This article is the third in a series about the 2022 presidential election candidates' campaign pledges. In this article, their pledges for Korea-China relations are examined and compared. ―ED
Aides clarify Lee's and Yoon's visions for Korea-China relations
By Kang Seung-woo
South Korea's relations with China have emerged as a key issue facing the next leader to be elected on March 9 and the two leading presidential candidates have offered sharply contrasting approaches to that issue.
Traditionally, presidential candidates only needed focus on dealing with the United States, an undisputed longtime ally of South Korea. But now, those in the race for the top job in government are being asked to consider how to deal with China, which has emerged as South Korea's largest trading partner.
Currently, Lee Jae-myung of the ruling Democratic Party of Korea (DPK) and Yoon Suk-yeol of the main opposition People Power Party (PPP) are the top two contenders in the March 9 presidential election.
"Amid the U.S.-China confrontation, what kind of policy toward China to adopt is not easy. Previous governments handled China case by case. In other words, South Korea favored the U.S. one time, but it also sided with China the other time, which placed South Korea on the horns of a diplomatic dilemma," said Wi Sung-lac, chairman of the DPK's Pragmatic Foreign Affairs Committee.
In particular, the Moon Jae-in administration as well as the former Park Geun-hye administration had to face pressure to choose between the U.S. and China despite Seoul's pursuit of a "balanced diplomacy."
"What Lee Jae-myung keeps in mind is that we have to make an optimal choice based on national interests, rather than siding with either the U.S. or China.

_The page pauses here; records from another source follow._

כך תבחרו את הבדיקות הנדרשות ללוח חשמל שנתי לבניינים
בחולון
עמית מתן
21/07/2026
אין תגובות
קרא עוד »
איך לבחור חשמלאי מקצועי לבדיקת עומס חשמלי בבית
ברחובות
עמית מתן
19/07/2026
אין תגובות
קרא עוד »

In that sense, Lee thinks that based on its alliance with the U.S., South Korea should develop a strategic partnership with China," Wi added.
On the other hand, Yoon's side, which prioritizes the ROK-U.S. alliance that it claims has been damaged under the Moon administration, is vowing to strengthen strategic cooperation with China on the basis of mutually beneficial respect. The ROK stands for the Republic of Korea, South Korea's official name.

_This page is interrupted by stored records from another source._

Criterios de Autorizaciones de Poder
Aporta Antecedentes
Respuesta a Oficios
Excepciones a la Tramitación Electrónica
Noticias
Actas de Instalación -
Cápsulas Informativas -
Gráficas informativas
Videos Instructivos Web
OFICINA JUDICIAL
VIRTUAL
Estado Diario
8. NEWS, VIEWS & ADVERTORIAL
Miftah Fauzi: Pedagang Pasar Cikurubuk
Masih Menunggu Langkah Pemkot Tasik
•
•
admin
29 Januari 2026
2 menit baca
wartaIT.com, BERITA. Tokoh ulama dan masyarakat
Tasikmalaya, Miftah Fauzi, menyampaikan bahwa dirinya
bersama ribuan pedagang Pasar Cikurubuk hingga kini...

"So far, the incumbent government has shown signs of tilting toward China over the U.S., although pending bilateral issues, including Beijing's ban on South Korean content, have not been completely solved in the wake of the THAAD deployment," said Kim Sung-han, a former vice foreign minister who serves as Yoon's chief foreign policy adviser.
Following South Korea's decision to deploy a Terminal High Altitude Area Defense (THAAD) system in 2016 in order to effectively contain North Korea's evolving missile program, the Chinese government launched an economic retaliation campaign by imposing an unofficial boycott on Korean products and enforcing tourism restrictions.

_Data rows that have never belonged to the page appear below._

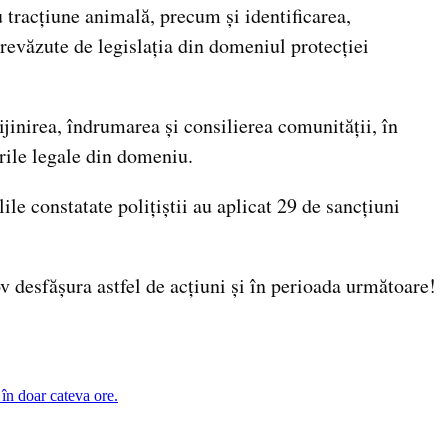
 tracțiune animală, precum și identificarea,
revăzute de legislația din domeniul protecției
ijinirea, îndrumarea și consilierea comunității, în
derile legale din domeniu.
ile constatate polițiștii au aplicat 29 de sancțiuni
ov desfășura astfel de acțiuni și în perioada următoare!
în doar cateva ore.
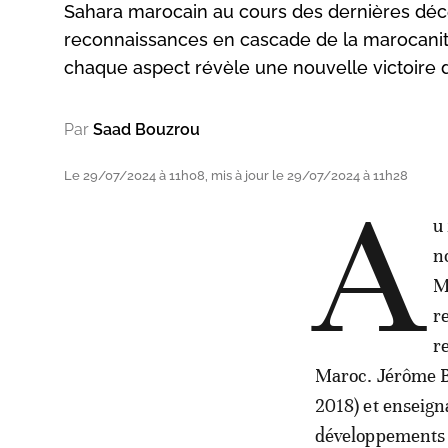
Sahara marocain au cours des dernières dé
reconnaissances en cascade de la marocanité 
chaque aspect révèle une nouvelle victoire 
Par
Saad Bouzrou
Le 29/07/2024 à 11h08, mis à jour le 29/07/2024 à 11h28
A
u
n
M
r
r
Maroc. Jérôme Be
2018) et enseigna
développements l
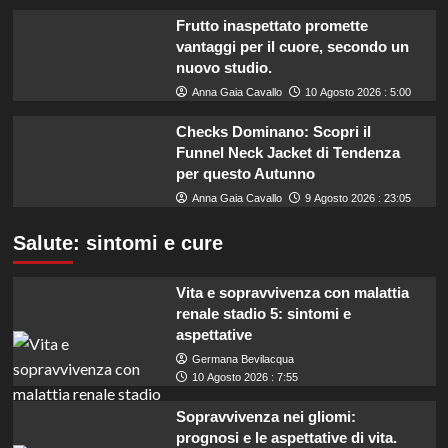
Frutto inaspettato promette
vantaggi per il cuore, secondo un
nuovo studio.
Anna Gaia Cavallo
10 Agosto 2026 : 5:00
Checks Dominano: Scopri il
Funnel Neck Jacket di Tendenza
per questo Autunno
Anna Gaia Cavallo
9 Agosto 2026 : 23:05
Salute: sintomi e cure
Vita e sopravvivenza con malattia
renale stadio 5: sintomi e
aspettative
Germana Bevilacqua
10 Agosto 2026 : 7:55
Sopravvivenza nei gliomi:
prognosi e le aspettative di vita.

China strongly opposes the U.S. missile defense shield on Korean soil, claiming that the powerful radar of the system can be used to spy on its military maneuvers and hurt its security interests.
With regard to the THAAD issue, Lee and Yoon remain far apart.
Recently, Yoon pledged to strengthen the extended deterrence provided by the U.S. in favor of additional deployments of THAAD here in proportion to North Korea's growing missile threat. That pledge drew criticism from Lee who likened Yoon to a warmonger and expressed alarm at the enormous price South Korea would have to pay in the event China wages another economic retaliation campaign against Seoul's additional deployment of THAAD.
In addition, Lee claims that there is no need to bring another THAAD battery to the Korean Peninsula to defend Seoul and its surrounding areas against North Korean missiles, because Pyongyang will use low-tier short- and mid-range missiles if it decides to attack the South's capital.
"Lee believes that there is no need to deploy another THAAD unit for the defense of Seoul and its surrounding areas, because the existing PAC-3 system and mid-range surface-to-air missile, the Chungoong, along with the L-SAM, or long-range surface-to-air missile under development, can establish a multilayered missile defense system against North Korea's missiles," Wi said.
However, Kim said the THAAD system was still necessary for the greater Seoul area in the event of North Korea launching long-range missiles at high angles.
"Some say THAAD is not necessary against mid- and short-range missiles, but when they enter the terminal phase, or at an altitude of 60 to 70 kilometers, THAAD can primarily shoot them down and in case of its failure, Patriot missiles can respond to them," Kim said.
It remains to be seen if China will retaliate again, Kim noted.
"Yoon's THAAD plan is to purchase the anti-missile system, not deploy another U.S. battery here, so nobody knows if China will retaliate against the decision," he said.
When South Korea was suffering from Chinese retaliation, some argued that Beijing would back off if South Korea operates the anti-missile defense system instead of the U.S.
"Rather than expressing such uncertainty, we should focus more on North Korea's growing missile threats."
|Wi Sung-lac, left, and Kim Sung-han / Korea Times photo|
In the wake of the THAAD retaliation, the Moon administration agreed with the Chinese government on so-called "Three-Nos" policy in order to assuage China. The policy includes no additional THAAD deployments, no participation in the U.S.-led strategic missile defense system and no trilateral military alliance with the United States and Japan.
Lee maintains that the policy is the right direction to go for economic cooperation with China.
"Considering economic cooperation with China, the policy is proper," Lee said during a TV debate, Feb. 3.
However, Yoon strongly denounced the Three Nos policy, calling it a subservient and pro-China approach to diplomacy.
"The Moon government responded with overly accommodating gestures meant to placate China, declaring the 'Three Nos' policy. These pledges undercut South Korea's sovereign right to protect its people. South Korea should never feel compelled to choose between the United States and China; rather, it must always maintain the principled position that it will not compromise on its core security interests," Yoon said in a Feb. 8 contribution to Foreign Affairs magazine.
In the wake of controversial decisions by judges at the ongoing Beijing Winter Olympics that favored Chinese athletes over Koreans, anti-China sentiment has been rising sharply, prompting political circles, including presidential candidates, to capitalize on the resentment.
However, some warn that politicians need to refrain from exploiting the populist strategy for the presidential election, which could hurt diplomatic ties with China.
Both Yoon and Lee flatly denied that they were trying to capitalize on anti-China sentiment.
"It is absurd to describe Lee as taking advantage of the sentiment because he is neither anti-China nor pro-China. Rather, he is independent enough to say that we need to act based on the nation's own interests," Wi said.
"He is friendly to China, but if there is something wrong with bilateral relations, he is poised to take firm action to ensure the lives and safety of the people as well as national interests."
Kim also said adopting a policy based on public anger against China was a populist strategy.
"Irrespective of pro- or anti-sentiment toward a country, Yoon is set to act audaciously, while focusing on national security, a matter of sovereignty," Kim said.